Gemini 3.1 Pro
Versioning, “Preview” Status & Rollout
- Many are confused why 3.1 Pro is another preview while 3.0 Pro itself never made it to GA; some question what “preview” even means if new previews arrive before earlier ones stabilize.
- Preview models have tighter rate limits and short deprecation windows, so several people say they can’t rely on them for production despite strong capabilities.
- Rollout is described as disjointed: 3.1 showing up unannounced in Vertex or CLI for some users, missing or erroring for others.
Benchmarks, ARC-AGI-2 & Benchmaxxing
- Thread notes big jumps: ARC-AGI-2 from ~31→77%, LiveCodeBench up sharply, strong Terminal-Bench and Artificial Analysis scores.
- Multiple commenters suspect “benchmark maxing,” especially on ARC-AGI-2, pointing to cost-per-task rising ~4x and the existence of public/semiprivate ARC data.
- Others argue targeted training on benchmarks isn’t inherently bad and that post-training/RL is driving most recent gains.
Coding & Agentic Workflows
- Very mixed reviews for coding assistance:
- Some find Gemini 3.x (especially Flash) excellent for tool use, refactoring, and deep research; a few describe large real projects (drivers, GUIs, microscope control software) built with it.
- Many more say Gemini Pro is unreliable in agentic settings (Gemini CLI, Antigravity, OpenCode): looping, ignoring instructions, editing unrelated files, weak tool calling, and “going off the rails.”
- Compared with Anthropic’s Claude Code and OpenAI’s Codex, Gemini is often described as strong at raw reasoning but poor at staying on task and following scoped instructions.
SVG, Vision & the Pelican Meme
- 3.1 shows clear improvement in SVG output: complex animated scenes, UI diagrams, schematics, and the long‑running “pelican riding a bicycle” test now often look coherent.
- Some think this specific capability is now overfit/benchmark‑maxed (Google showcases animated SVG animals in marketing), so the pelican test is no longer a good discriminator.
- Vision remains uneven: impressive on some pattern/geometry tasks, but still failing specific bespoke tests (e.g., medical cross‑sections, some video transcription).
Cost & Competitive Position
- API pricing is unchanged from 3.0 Pro and notably cheaper than some competitors’ flagships; several call Gemini the best “intelligence-per-dollar,” especially versus Opus‑class models.
- Others counter that half-price isn’t compelling if the model wastes time, tokens, or breaks workflows; for serious coding they still prefer Claude or Codex even at higher cost.
Product, Billing & Reliability
- Strong frustration with Google’s developer UX: confusing product matrix (AI Studio vs Vertex vs Workspace vs One “AI Pro”), opaque billing, hard-to-raise limits, and occasional silent failures.
- Some choose to pay an “OpenRouter tax” or use GitHub Copilot/third‑party harnesses rather than integrate Gemini directly.

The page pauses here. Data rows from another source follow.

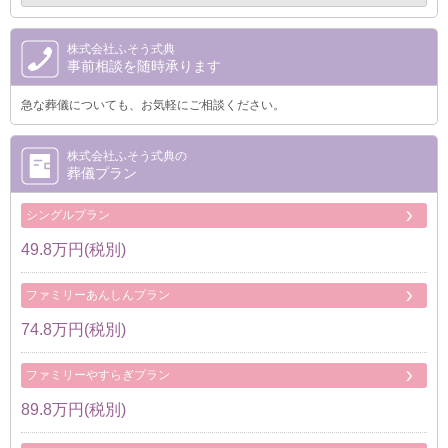
株式会社ふそう式典
事前相談を随時承ります
急な葬儀についても、お気軽にご相談ください。
株式会社ふそう式典の
葬儀プラン
シングルプラン
49.8万円(税別)
ファミリーあんしんプラン
74.8万円(税別)
ファミリーやすらぎプラン
89.8万円(税別)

- Reports of transient outages, very slow responses, chat histories disappearing, and perceived mid‑cycle “nerfs” reinforce trust issues.
Behavior, Style, Hallucinations & Safety
- Style complaints: Gemini is seen as overly verbose, corporate, analogy‑heavy, and fond of bold bullets even when asked not to; many prefer Claude’s or Codex’s “voice.”

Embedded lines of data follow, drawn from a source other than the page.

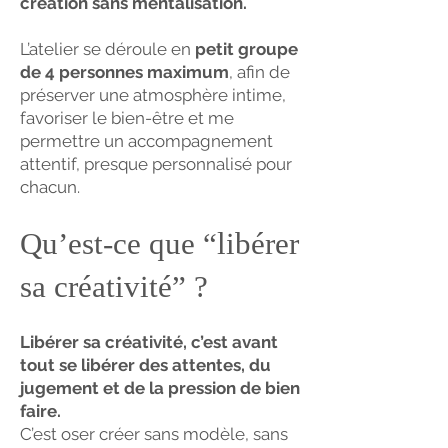
création sans mentalisation.
L’atelier se déroule en
petit groupe
de 4 personnes maximum
, afin de
préserver une atmosphère intime,
favoriser le bien-être et me
permettre un accompagnement
attentif, presque personnalisé pour
chacun.
Qu’est-ce que “libérer
sa créativité” ?
Libérer sa créativité, c’est avant
tout se libérer des attentes, du
jugement et de la pression de bien
faire.
C’est oser créer sans modèle, sans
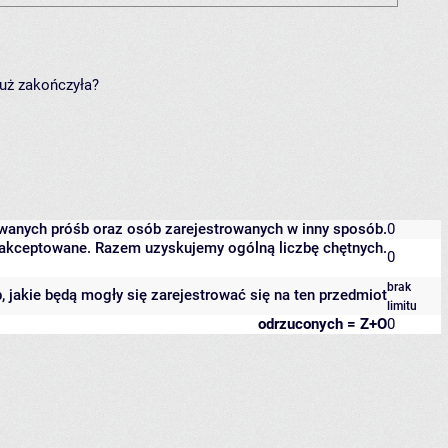
już zakończyła?
owanych próśb oraz osób zarejestrowanych w inny sposób.
0
 zaakceptowane. Razem uzyskujemy ogólną liczbę chętnych.
0
brak
b, jakie będą mogły się zarejestrować się na ten przedmiot
limitu
odrzuconych = Z+O
0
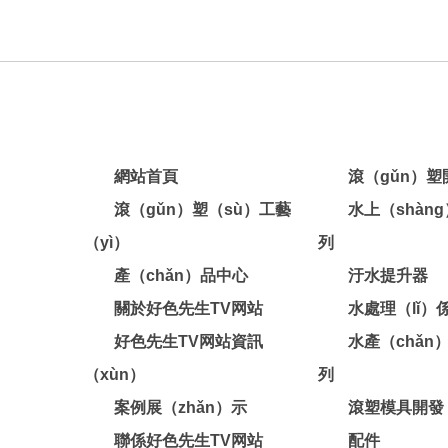
網站首頁
滾（gǔn）
滾（gǔn）塑（sù）工藝
水上（shàn
（yì）
列
產（chǎn）品中心
汙水提升器
關於好色先生TV网站
水處理（lǐ）
好色先生TV网站資訊
水產（chǎn
（xùn）
列
案例展（zhǎn）示
滾塑模具開發
聯係好色先生TV网站
配件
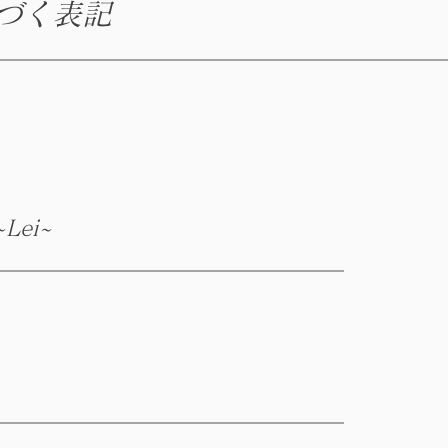
基づく表記
~Lei~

- Several say older Gemini versions hallucinated too often; early impressions suggest 3.1 may reduce hallucination rate, but evidence is anecdotal.
- Safety filters sometimes over‑refuse (earlier) or under‑refuse (more recently); behavior feels inconsistent across releases.
Where Gemini Is Liked
- Many use Gemini as a research/search companion: travel planning, product comparisons, document analysis, science/maths reasoning, and multimodal Q&A (photos, diagrams).
- Tight integration with Google Search and Workspace, high context windows, and family‑sharing subscriptions make it appealing for non‑coding knowledge work.
- Overall sentiment: 3.1 Pro looks like a real reasoning upgrade on paper and in some niches, but until Google fixes agentic reliability, tooling, and rollout discipline, many will keep using Gemini for “thinking” and Claude/Codex for “doing.”